◆ What you should do:
Output a faithful copy of the entries, every picture removed.

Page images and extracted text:
_ _ _ _ _ _ _

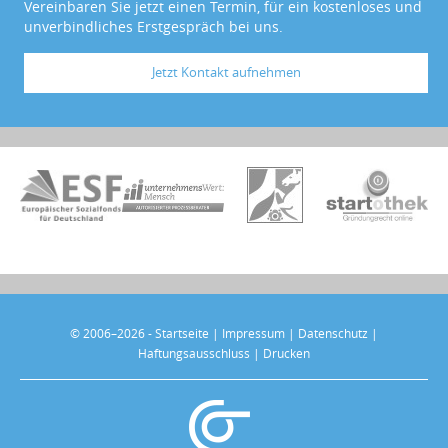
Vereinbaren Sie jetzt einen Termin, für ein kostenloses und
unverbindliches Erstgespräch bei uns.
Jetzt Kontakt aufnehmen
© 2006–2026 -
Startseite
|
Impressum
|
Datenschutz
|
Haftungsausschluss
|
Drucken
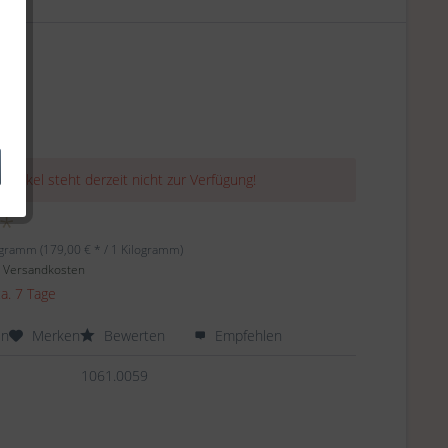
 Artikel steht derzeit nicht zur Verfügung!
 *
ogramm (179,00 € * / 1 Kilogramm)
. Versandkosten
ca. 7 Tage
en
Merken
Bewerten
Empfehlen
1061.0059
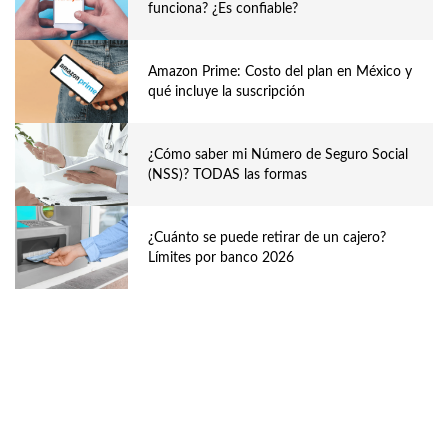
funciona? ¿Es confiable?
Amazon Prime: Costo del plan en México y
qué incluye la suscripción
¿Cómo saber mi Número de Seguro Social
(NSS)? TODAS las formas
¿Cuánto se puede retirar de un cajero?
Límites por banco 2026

_ _ _ _ _ _ _

◆ Completed task:
Vereinbaren Sie jetzt einen Termin, für ein kostenloses und
unverbindliches Erstgespräch bei uns.
Jetzt Kontakt aufnehmen
© 2006–2026 -
Startseite
|
Impressum
|
Datenschutz
|
Haftungsausschluss
|
Drucken
 Artikel steht derzeit nicht zur Verfügung!
 *
ogramm (179,00 € * / 1 Kilogramm)
. Versandkosten
ca. 7 Tage
en
Merken
Bewerten
Empfehlen
1061.0059
funciona? ¿Es confiable?
Amazon Prime: Costo del plan en México y
qué incluye la suscripción
¿Cómo saber mi Número de Seguro Social
(NSS)? TODAS las formas
¿Cuánto se puede retirar de un cajero?
Límites por banco 2026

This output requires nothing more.